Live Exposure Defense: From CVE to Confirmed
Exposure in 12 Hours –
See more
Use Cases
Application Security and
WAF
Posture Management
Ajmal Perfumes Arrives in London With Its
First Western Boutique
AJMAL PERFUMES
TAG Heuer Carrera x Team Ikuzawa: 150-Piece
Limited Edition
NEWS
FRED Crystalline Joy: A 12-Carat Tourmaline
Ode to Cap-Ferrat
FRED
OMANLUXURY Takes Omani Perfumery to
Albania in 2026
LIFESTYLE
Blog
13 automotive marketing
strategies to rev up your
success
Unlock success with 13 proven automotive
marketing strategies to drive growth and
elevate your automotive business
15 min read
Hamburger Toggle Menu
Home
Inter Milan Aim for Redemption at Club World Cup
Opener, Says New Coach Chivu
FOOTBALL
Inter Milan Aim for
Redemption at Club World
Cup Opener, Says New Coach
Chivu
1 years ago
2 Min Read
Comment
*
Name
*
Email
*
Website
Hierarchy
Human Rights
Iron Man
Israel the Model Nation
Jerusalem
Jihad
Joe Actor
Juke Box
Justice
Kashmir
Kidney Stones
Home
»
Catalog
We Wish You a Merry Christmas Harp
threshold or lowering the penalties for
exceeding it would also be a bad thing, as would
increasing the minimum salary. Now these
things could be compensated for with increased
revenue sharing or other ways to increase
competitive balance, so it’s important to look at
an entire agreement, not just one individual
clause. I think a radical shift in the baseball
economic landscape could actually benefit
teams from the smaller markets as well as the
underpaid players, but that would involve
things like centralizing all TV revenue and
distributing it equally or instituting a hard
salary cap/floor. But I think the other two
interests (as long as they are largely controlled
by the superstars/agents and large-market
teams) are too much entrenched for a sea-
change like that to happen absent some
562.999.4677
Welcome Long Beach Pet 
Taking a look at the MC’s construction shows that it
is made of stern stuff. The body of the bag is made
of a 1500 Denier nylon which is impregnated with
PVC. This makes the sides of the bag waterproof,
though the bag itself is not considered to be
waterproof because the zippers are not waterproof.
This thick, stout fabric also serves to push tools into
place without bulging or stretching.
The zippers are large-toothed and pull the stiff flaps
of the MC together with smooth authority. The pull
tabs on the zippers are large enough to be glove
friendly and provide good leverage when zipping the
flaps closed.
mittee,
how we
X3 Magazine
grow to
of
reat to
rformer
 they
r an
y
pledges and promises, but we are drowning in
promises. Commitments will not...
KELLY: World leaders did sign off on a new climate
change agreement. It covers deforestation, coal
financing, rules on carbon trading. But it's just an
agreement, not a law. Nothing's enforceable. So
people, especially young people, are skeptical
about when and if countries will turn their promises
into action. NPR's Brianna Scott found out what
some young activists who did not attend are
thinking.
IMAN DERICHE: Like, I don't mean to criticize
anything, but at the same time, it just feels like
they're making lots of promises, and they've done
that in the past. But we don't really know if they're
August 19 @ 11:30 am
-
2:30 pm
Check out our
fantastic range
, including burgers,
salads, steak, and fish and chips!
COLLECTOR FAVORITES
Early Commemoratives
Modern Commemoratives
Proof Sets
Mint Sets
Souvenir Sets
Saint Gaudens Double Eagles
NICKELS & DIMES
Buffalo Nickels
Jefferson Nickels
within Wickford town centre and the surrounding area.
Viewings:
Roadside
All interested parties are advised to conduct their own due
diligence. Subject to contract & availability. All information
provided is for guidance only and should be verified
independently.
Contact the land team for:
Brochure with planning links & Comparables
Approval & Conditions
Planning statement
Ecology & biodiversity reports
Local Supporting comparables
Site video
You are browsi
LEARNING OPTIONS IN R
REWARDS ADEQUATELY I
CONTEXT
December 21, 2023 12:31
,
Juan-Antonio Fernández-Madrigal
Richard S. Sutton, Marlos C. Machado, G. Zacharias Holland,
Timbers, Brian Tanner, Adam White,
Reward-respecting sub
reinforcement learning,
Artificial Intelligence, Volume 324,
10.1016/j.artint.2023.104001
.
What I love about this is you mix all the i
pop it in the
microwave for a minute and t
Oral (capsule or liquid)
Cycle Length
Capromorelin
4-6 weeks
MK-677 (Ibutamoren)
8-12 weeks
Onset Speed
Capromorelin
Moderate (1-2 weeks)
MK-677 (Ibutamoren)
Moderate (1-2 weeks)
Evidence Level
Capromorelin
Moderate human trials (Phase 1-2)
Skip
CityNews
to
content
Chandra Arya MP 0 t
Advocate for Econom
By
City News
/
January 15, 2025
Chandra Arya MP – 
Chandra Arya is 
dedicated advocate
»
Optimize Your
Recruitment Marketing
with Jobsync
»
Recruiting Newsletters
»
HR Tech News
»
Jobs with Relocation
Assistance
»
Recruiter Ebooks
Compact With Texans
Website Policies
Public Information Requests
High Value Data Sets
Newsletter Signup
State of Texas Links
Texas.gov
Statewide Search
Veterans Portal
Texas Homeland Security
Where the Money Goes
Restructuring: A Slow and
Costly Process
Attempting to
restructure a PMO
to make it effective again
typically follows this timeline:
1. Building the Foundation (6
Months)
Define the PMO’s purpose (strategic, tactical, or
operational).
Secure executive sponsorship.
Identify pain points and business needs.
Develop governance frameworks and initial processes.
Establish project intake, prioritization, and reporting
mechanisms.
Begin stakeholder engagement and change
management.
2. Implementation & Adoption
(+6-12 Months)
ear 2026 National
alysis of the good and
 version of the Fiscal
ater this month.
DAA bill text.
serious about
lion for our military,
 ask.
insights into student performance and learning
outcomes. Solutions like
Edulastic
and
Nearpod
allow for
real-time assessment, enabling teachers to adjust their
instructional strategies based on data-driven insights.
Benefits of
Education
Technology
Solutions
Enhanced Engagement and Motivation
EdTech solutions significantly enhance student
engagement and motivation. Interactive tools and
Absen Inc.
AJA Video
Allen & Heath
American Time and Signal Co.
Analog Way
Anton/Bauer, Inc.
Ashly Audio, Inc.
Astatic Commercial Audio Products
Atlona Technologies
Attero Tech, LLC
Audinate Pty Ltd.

> [Problem statement]: Copy out all of the data. Keep every word unchanged.

> [Exercise result]:
Live Exposure Defense: From CVE to Confirmed
Exposure in 12 Hours –
See more
Use Cases
Application Security and
WAF
Posture Management
Ajmal Perfumes Arrives in London With Its
First Western Boutique
AJMAL PERFUMES
TAG Heuer Carrera x Team Ikuzawa: 150-Piece
Limited Edition
NEWS
FRED Crystalline Joy: A 12-Carat Tourmaline
Ode to Cap-Ferrat
FRED
OMANLUXURY Takes Omani Perfumery to
Albania in 2026
LIFESTYLE
Blog
13 automotive marketing
strategies to rev up your
success
Unlock success with 13 proven automotive
marketing strategies to drive growth and
elevate your automotive business
15 min read
Hamburger Toggle Menu
Home
Inter Milan Aim for Redemption at Club World Cup
Opener, Says New Coach Chivu
FOOTBALL
Inter Milan Aim for
Redemption at Club World
Cup Opener, Says New Coach
Chivu
1 years ago
2 Min Read
Comment
*
Name
*
Email
*
Website
Hierarchy
Human Rights
Iron Man
Israel the Model Nation
Jerusalem
Jihad
Joe Actor
Juke Box
Justice
Kashmir
Kidney Stones
Home
»
Catalog
We Wish You a Merry Christmas Harp
threshold or lowering the penalties for
exceeding it would also be a bad thing, as would
increasing the minimum salary. Now these
things could be compensated for with increased
revenue sharing or other ways to increase
competitive balance, so it’s important to look at
an entire agreement, not just one individual
clause. I think a radical shift in the baseball
economic landscape could actually benefit
teams from the smaller markets as well as the
underpaid players, but that would involve
things like centralizing all TV revenue and
distributing it equally or instituting a hard
salary cap/floor. But I think the other two
interests (as long as they are largely controlled
by the superstars/agents and large-market
teams) are too much entrenched for a sea-
change like that to happen absent some
562.999.4677
Welcome Long Beach Pet 
Taking a look at the MC’s construction shows that it
is made of stern stuff. The body of the bag is made
of a 1500 Denier nylon which is impregnated with
PVC. This makes the sides of the bag waterproof,
though the bag itself is not considered to be
waterproof because the zippers are not waterproof.
This thick, stout fabric also serves to push tools into
place without bulging or stretching.
The zippers are large-toothed and pull the stiff flaps
of the MC together with smooth authority. The pull
tabs on the zippers are large enough to be glove
friendly and provide good leverage when zipping the
flaps closed.
mittee,
how we
X3 Magazine
grow to
of
reat to
rformer
 they
r an
y
pledges and promises, but we are drowning in
promises. Commitments will not...
KELLY: World leaders did sign off on a new climate
change agreement. It covers deforestation, coal
financing, rules on carbon trading. But it's just an
agreement, not a law. Nothing's enforceable. So
people, especially young people, are skeptical
about when and if countries will turn their promises
into action. NPR's Brianna Scott found out what
some young activists who did not attend are
thinking.
IMAN DERICHE: Like, I don't mean to criticize
anything, but at the same time, it just feels like
they're making lots of promises, and they've done
that in the past. But we don't really know if they're
August 19 @ 11:30 am
-
2:30 pm
Check out our
fantastic range
, including burgers,
salads, steak, and fish and chips!
COLLECTOR FAVORITES
Early Commemoratives
Modern Commemoratives
Proof Sets
Mint Sets
Souvenir Sets
Saint Gaudens Double Eagles
NICKELS & DIMES
Buffalo Nickels
Jefferson Nickels
within Wickford town centre and the surrounding area.
Viewings:
Roadside
All interested parties are advised to conduct their own due
diligence. Subject to contract & availability. All information
provided is for guidance only and should be verified
independently.
Contact the land team for:
Brochure with planning links & Comparables
Approval & Conditions
Planning statement
Ecology & biodiversity reports
Local Supporting comparables
Site video
You are browsi
LEARNING OPTIONS IN R
REWARDS ADEQUATELY I
CONTEXT
December 21, 2023 12:31
,
Juan-Antonio Fernández-Madrigal
Richard S. Sutton, Marlos C. Machado, G. Zacharias Holland,
Timbers, Brian Tanner, Adam White,
Reward-respecting sub
reinforcement learning,
Artificial Intelligence, Volume 324,
10.1016/j.artint.2023.104001
.
What I love about this is you mix all the i
pop it in the
microwave for a minute and t
Oral (capsule or liquid)
Cycle Length
Capromorelin
4-6 weeks
MK-677 (Ibutamoren)
8-12 weeks
Onset Speed
Capromorelin
Moderate (1-2 weeks)
MK-677 (Ibutamoren)
Moderate (1-2 weeks)
Evidence Level
Capromorelin
Moderate human trials (Phase 1-2)
Skip
CityNews
to
content
Chandra Arya MP 0 t
Advocate for Econom
By
City News
/
January 15, 2025
Chandra Arya MP – 
Chandra Arya is 
dedicated advocate
»
Optimize Your
Recruitment Marketing
with Jobsync
»
Recruiting Newsletters
»
HR Tech News
»
Jobs with Relocation
Assistance
»
Recruiter Ebooks
Compact With Texans
Website Policies
Public Information Requests
High Value Data Sets
Newsletter Signup
State of Texas Links
Texas.gov
Statewide Search
Veterans Portal
Texas Homeland Security
Where the Money Goes
Restructuring: A Slow and
Costly Process
Attempting to
restructure a PMO
to make it effective again
typically follows this timeline:
1. Building the Foundation (6
Months)
Define the PMO’s purpose (strategic, tactical, or
operational).
Secure executive sponsorship.
Identify pain points and business needs.
Develop governance frameworks and initial processes.
Establish project intake, prioritization, and reporting
mechanisms.
Begin stakeholder engagement and change
management.
2. Implementation & Adoption
(+6-12 Months)
ear 2026 National
alysis of the good and
 version of the Fiscal
ater this month.
DAA bill text.
serious about
lion for our military,
 ask.
insights into student performance and learning
outcomes. Solutions like
Edulastic
and
Nearpod
allow for
real-time assessment, enabling teachers to adjust their
instructional strategies based on data-driven insights.
Benefits of
Education
Technology
Solutions
Enhanced Engagement and Motivation
EdTech solutions significantly enhance student
engagement and motivation. Interactive tools and
Absen Inc.
AJA Video
Allen & Heath
American Time and Signal Co.
Analog Way
Anton/Bauer, Inc.
Ashly Audio, Inc.
Astatic Commercial Audio Products
Atlona Technologies
Attero Tech, LLC
Audinate Pty Ltd.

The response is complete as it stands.